▶ _TASK STATEMENT_:
After finding the line with "enable local data processing and autonomous" in the data below, set down exactly each line through the one with "CoviVac and the one-dose Sputnik Light.", inclusive, and stop there.

Page-level text extractions:
- - -
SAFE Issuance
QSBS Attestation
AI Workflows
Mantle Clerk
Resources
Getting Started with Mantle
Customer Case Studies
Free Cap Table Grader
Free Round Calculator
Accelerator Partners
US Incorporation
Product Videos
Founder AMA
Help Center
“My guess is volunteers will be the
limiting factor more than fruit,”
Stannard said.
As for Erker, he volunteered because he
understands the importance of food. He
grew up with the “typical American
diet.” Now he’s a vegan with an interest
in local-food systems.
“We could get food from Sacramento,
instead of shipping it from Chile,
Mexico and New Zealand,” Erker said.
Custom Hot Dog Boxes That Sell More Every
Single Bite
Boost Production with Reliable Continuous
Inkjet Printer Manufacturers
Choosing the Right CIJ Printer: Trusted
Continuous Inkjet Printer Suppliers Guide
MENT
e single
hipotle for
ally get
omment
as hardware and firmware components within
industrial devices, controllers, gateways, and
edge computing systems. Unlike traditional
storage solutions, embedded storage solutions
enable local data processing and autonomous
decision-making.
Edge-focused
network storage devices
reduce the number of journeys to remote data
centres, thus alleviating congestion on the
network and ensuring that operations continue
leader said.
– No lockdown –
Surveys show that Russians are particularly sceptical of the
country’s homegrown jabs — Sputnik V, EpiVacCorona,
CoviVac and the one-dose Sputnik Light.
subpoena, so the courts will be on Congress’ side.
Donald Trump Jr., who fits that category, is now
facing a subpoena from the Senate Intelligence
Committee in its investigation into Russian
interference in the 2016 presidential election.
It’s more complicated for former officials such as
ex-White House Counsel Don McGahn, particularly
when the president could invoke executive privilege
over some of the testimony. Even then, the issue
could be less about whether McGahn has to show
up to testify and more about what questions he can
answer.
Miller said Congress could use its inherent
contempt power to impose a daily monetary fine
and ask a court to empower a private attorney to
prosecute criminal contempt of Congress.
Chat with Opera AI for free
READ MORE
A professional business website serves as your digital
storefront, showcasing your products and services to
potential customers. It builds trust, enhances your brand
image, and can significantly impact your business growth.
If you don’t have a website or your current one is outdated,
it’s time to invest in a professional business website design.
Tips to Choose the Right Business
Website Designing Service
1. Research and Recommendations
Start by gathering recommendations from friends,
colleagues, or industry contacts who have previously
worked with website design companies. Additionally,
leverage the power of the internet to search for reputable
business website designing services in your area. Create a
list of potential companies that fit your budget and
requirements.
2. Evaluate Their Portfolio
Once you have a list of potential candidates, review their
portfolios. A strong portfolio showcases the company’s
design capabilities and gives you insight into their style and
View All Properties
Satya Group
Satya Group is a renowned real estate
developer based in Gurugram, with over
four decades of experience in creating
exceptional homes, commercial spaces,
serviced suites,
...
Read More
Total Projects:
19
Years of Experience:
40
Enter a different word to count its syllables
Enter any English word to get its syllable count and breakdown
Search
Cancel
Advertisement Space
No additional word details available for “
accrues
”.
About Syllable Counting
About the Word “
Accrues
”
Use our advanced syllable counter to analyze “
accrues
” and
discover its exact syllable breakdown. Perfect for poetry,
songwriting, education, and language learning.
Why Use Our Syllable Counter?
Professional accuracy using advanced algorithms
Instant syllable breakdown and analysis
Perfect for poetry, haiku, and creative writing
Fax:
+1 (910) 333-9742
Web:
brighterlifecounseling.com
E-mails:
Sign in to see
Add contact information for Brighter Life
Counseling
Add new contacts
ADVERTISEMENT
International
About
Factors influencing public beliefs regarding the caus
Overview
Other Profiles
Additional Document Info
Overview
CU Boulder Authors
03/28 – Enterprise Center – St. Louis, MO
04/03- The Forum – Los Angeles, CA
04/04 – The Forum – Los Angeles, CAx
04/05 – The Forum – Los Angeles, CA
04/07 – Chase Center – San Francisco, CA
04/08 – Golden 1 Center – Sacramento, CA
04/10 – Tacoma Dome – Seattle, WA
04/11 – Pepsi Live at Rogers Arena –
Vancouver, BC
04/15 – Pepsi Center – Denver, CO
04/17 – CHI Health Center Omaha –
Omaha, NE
- - -
▶ _EXPECTED OUTPUT_:
enable local data processing and autonomous
decision-making.
Edge-focused
network storage devices
reduce the number of journeys to remote data
centres, thus alleviating congestion on the
network and ensuring that operations continue
leader said.
– No lockdown –
Surveys show that Russians are particularly sceptical of the
country’s homegrown jabs — Sputnik V, EpiVacCorona,
CoviVac and the one-dose Sputnik Light.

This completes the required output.